Work order:
Nothing but the lines holding the string "erst" should appear in the answer. Copy them from the entries.

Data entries
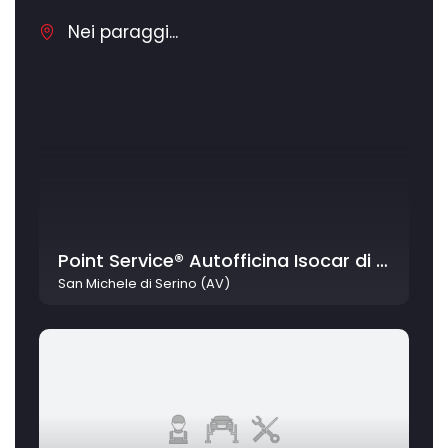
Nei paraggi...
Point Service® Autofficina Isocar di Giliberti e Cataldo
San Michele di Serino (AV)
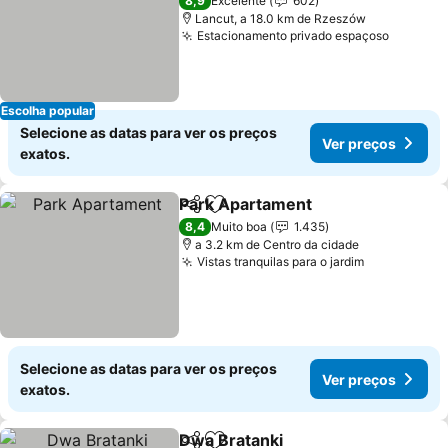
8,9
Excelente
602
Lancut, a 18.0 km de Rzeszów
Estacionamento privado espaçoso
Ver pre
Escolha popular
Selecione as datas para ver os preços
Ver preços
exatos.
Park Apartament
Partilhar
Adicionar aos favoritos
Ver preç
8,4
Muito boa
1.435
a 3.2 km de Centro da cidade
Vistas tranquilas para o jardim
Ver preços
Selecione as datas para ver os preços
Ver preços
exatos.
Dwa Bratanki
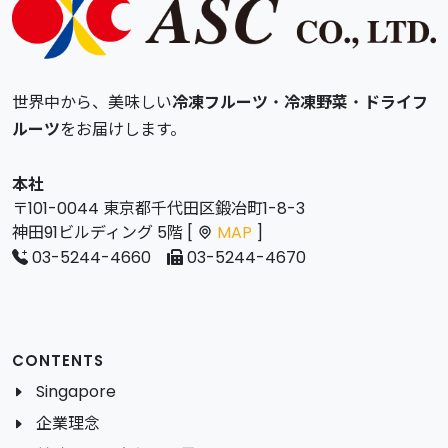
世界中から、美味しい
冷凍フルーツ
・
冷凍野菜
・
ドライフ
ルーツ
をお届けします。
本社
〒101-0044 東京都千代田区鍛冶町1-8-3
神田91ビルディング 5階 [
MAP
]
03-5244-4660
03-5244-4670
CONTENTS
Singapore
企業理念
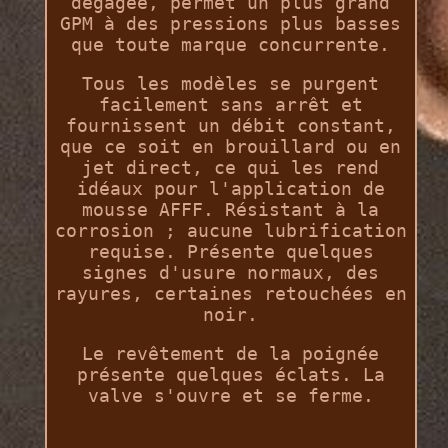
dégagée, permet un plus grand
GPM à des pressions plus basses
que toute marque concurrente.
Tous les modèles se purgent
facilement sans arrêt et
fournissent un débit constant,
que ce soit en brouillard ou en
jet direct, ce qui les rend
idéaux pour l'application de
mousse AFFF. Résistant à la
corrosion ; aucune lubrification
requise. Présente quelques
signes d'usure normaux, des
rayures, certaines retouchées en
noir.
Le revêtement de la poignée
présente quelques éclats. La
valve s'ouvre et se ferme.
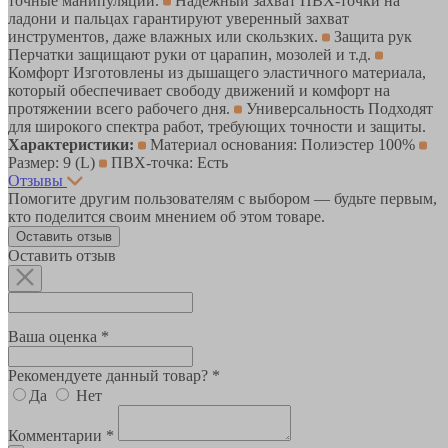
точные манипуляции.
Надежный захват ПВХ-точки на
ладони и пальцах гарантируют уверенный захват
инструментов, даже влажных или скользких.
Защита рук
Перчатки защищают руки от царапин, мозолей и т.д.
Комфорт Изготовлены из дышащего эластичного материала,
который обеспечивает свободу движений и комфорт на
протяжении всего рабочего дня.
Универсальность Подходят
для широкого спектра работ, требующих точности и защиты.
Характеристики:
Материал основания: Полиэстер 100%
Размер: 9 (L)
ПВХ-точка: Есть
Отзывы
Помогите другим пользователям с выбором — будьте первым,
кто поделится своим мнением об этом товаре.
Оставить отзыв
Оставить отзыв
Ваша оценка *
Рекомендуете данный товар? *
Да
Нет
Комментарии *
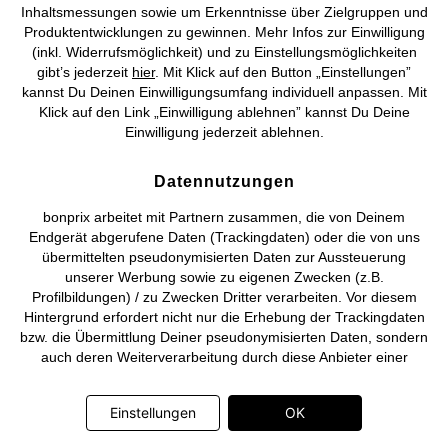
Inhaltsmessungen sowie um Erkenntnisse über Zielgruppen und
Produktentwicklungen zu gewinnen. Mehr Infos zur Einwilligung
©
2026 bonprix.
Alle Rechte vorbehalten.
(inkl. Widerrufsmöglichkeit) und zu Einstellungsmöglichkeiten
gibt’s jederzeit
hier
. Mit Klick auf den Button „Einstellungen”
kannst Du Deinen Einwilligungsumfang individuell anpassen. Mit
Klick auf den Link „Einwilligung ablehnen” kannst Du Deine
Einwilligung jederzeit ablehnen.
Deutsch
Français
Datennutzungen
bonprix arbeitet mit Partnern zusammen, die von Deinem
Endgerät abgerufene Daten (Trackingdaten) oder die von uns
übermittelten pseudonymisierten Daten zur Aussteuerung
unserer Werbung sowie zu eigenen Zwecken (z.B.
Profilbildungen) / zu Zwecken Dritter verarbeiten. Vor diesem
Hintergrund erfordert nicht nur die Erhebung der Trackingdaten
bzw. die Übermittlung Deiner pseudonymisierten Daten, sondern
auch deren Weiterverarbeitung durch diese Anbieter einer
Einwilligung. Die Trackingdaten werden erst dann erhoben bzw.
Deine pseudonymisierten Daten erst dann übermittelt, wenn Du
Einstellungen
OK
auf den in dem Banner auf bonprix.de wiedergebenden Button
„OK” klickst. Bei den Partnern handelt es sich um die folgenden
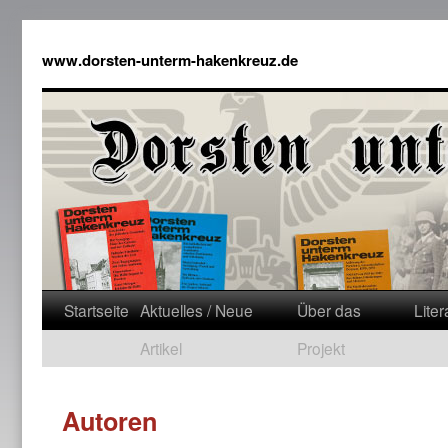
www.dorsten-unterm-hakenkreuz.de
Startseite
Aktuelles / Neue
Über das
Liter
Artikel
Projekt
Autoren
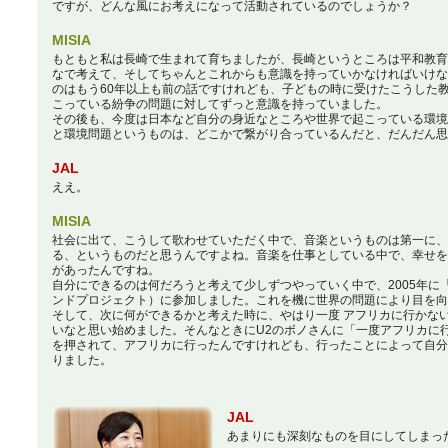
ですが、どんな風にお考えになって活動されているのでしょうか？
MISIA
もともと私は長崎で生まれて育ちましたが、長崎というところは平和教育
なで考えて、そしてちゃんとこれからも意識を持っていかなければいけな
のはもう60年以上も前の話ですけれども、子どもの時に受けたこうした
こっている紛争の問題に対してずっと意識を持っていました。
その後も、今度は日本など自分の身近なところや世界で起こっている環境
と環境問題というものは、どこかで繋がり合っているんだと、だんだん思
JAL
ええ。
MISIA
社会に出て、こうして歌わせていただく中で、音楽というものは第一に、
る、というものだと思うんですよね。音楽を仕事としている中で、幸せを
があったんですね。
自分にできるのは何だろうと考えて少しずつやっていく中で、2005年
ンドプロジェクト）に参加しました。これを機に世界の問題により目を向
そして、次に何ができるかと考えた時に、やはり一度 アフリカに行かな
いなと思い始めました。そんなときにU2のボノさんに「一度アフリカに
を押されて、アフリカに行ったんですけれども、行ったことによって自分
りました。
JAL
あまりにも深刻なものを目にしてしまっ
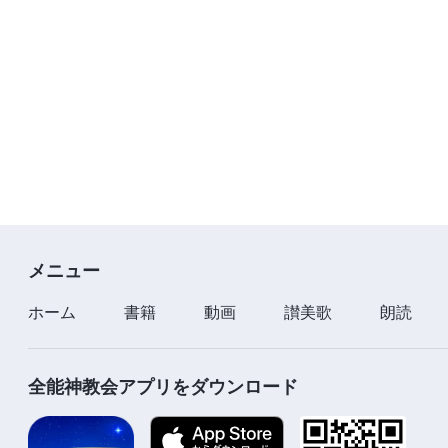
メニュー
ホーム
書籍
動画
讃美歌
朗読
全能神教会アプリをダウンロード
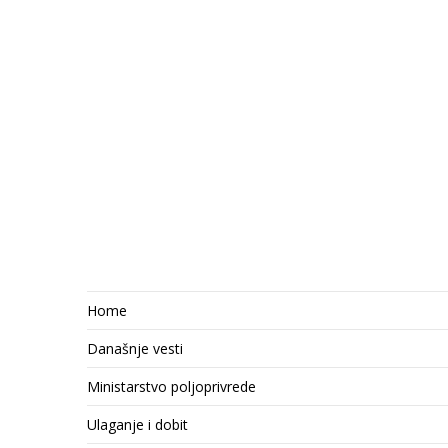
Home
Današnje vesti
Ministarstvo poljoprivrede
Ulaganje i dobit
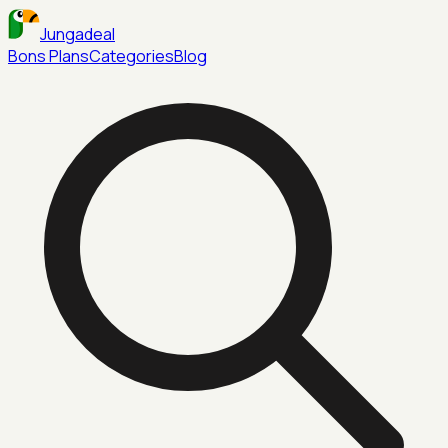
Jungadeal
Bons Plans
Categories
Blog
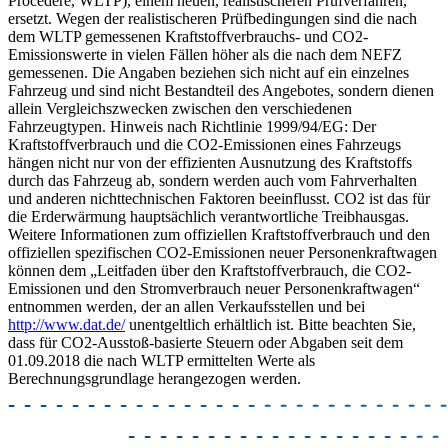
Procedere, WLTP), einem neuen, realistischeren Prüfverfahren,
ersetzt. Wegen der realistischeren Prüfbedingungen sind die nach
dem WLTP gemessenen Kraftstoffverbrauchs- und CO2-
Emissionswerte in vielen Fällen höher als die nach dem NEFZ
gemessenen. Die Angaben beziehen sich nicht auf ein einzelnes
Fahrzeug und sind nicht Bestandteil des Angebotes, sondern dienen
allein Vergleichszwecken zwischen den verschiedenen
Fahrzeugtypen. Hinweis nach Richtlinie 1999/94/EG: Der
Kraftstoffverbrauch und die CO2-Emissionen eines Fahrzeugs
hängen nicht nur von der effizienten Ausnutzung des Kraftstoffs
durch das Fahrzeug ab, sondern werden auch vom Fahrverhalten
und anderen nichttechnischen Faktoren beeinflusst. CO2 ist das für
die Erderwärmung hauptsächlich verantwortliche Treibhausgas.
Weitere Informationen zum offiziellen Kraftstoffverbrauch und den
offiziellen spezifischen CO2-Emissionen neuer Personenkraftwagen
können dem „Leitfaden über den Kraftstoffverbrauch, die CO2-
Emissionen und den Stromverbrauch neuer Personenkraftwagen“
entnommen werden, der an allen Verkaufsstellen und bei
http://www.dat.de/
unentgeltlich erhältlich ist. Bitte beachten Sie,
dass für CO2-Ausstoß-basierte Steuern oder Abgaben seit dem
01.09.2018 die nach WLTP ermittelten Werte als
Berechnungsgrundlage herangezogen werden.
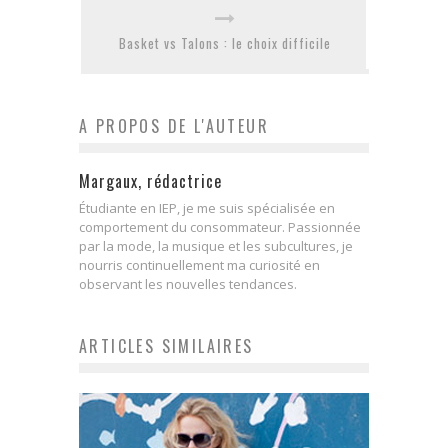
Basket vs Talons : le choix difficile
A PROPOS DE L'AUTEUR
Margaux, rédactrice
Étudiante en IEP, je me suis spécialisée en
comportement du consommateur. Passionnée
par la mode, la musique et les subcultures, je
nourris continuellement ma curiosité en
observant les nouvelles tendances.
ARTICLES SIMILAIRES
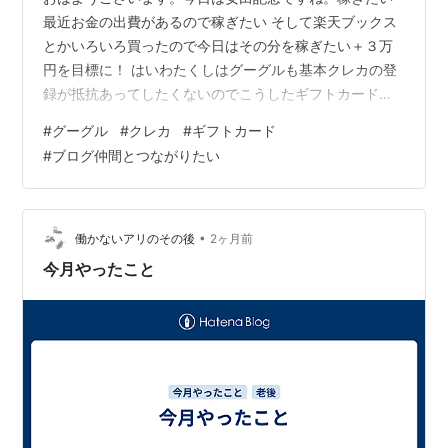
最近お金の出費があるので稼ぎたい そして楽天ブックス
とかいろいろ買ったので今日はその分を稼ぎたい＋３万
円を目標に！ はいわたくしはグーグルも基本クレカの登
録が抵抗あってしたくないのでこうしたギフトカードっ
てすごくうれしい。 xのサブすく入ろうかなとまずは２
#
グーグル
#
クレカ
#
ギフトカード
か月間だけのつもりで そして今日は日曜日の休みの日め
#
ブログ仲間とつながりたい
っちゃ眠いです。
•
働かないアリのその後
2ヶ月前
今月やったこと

Result for this task:
Einwilligung. Die Trackingdaten werden erst dann erhoben bzw.
Deine pseudonymisierten Daten erst dann übermittelt, wenn Du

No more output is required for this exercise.